Statines et CoQ10 : gérer l’interaction médicamenteuse
Les traitements par statines, prescrits pour réguler le cholestérol, bloquent l’enzyme HMG-CoA réductase. Cette voie métabolique est la même que celle utilisée par l’organisme pour produire la CoQ10. Par conséquent, la prise de statines peut réduire les taux de CoQ10 de 20 % à 50 %.
Cette baisse est fréquemment associée à des douleurs musculaires, ou myalgies, qui constituent un effet secondaire courant. Bien que les autorités de santé européennes n’aient pas validé d’allégation de santé spécifique, de nombreux cardiologues recommandent une supplémentation en CoQ10 pour compenser cette carence induite par le traitement.

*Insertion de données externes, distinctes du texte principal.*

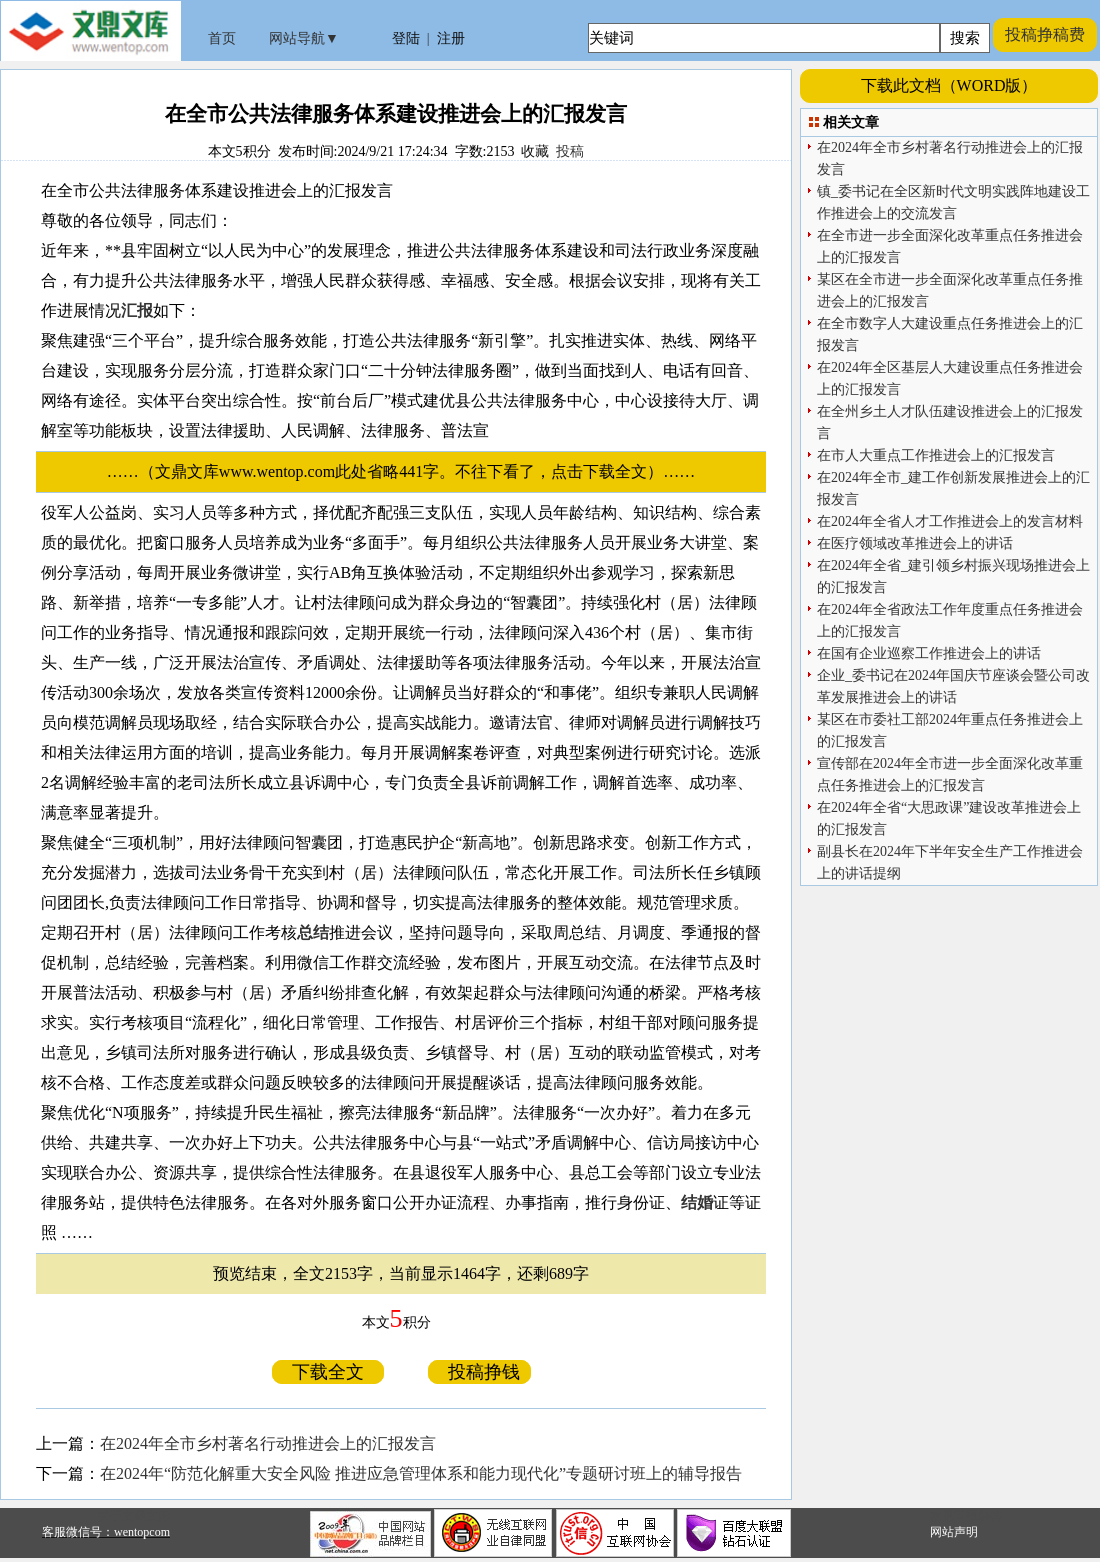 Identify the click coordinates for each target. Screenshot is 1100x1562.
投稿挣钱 (479, 1372)
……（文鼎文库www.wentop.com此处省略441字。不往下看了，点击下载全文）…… (409, 471)
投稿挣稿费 (1045, 34)
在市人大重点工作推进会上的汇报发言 (936, 455)
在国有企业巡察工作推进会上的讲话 (929, 653)
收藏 (535, 151)
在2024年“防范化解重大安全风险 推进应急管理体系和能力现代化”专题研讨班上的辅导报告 (421, 1473)
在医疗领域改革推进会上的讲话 (915, 543)
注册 (451, 38)
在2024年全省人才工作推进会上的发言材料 (950, 521)
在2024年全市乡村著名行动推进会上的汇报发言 (268, 1443)
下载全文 (328, 1372)
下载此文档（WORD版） (949, 85)
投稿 (570, 151)
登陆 (406, 38) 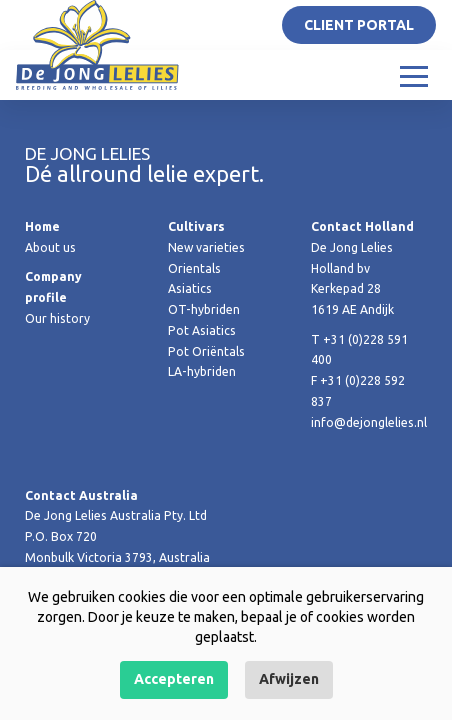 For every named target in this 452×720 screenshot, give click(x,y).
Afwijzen (289, 679)
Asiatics (190, 288)
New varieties (206, 247)
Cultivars (196, 226)
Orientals (194, 268)
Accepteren (174, 679)
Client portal (359, 25)
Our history (57, 318)
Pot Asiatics (202, 330)
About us (50, 247)
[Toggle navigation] (414, 75)
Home (42, 226)
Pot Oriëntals (206, 351)
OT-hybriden (204, 309)
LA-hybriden (202, 371) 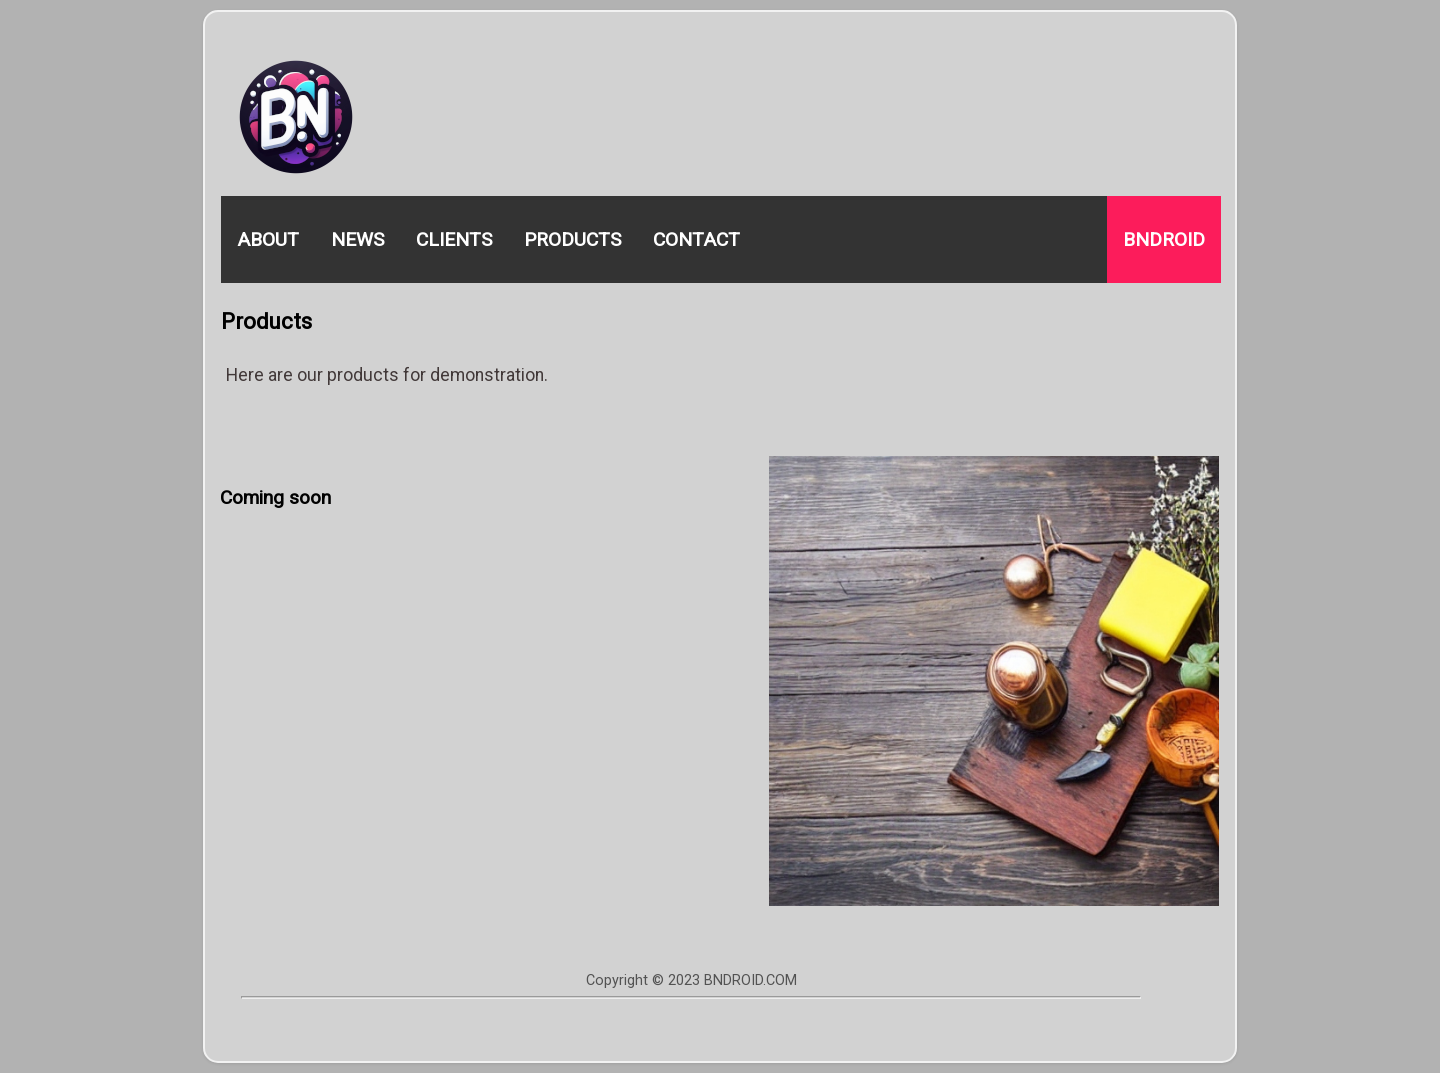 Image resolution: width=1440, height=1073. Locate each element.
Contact (696, 239)
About (268, 239)
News (357, 239)
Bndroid (1164, 239)
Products (572, 239)
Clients (454, 239)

Sources alimentaires et conseils de supplémentation
L’alimentation apporte environ 3 à 6 mg de CoQ10 par jour, une quantité utile mais souvent insuffisante pour combler des besoins accrus.
Apports nutritionnels
Les sources les plus denses sont les abats, comme le cœur et le foie de bœuf, suivis par les poissons gras tels que les sardines ou le maquereau. Les huiles végétales et les oléagineux, comme les pistaches ou les graines de sésame, apportent également des quantités plus modestes.
Recommandations d’usage
Pour une supplémentation efficace, les dosages se situent généralement entre 100 mg et 200 mg par jour. Quelques règles permettent d’optimiser l’absorption :
La CoQ10 est lipophile, elle doit donc être consommée au cours d’un repas contenant des graisses, comme de l’huile, de l’avocat ou des œufs. Il est préférable de la prendre le matin pour éviter d’éventuelles perturbations du sommeil liées à son effet stimulant sur la production d’énergie. Enfin, la régularité est nécessaire : les effets sur les taux tissulaires se stabilisent généralement après 3 à 8 semaines de prise continue.
Sécurité et cadre réglementaire
La CoQ10 est bien tolérée, même à des doses atteignant 1200 mg dans certaines études. Les effets indésirables restent rares, se limitant parfois à des troubles digestifs légers.
Une vigilance est toutefois requise pour les personnes sous anticoagulants, comme la warfarine. La structure chimique de la CoQ10 est proche de celle de la vitamine K, ce qui peut interférer avec l’efficacité de ces médicaments. Un avis médical est indispensable avant toute supplémentation dans ce contexte.
Sur le plan légal, la Commission européenne et l’EFSA interdisent aux fabricants de compléments alimentaires d’affirmer que la CoQ10 augmente l’énergie ou protège le cœur, faute de preuves cliniques jugées suffisantes. Le choix d’une supplémentation doit donc reposer sur une lecture éclairée de la littérature scientifique et sur les conseils personnalisés d’un professionnel de santé.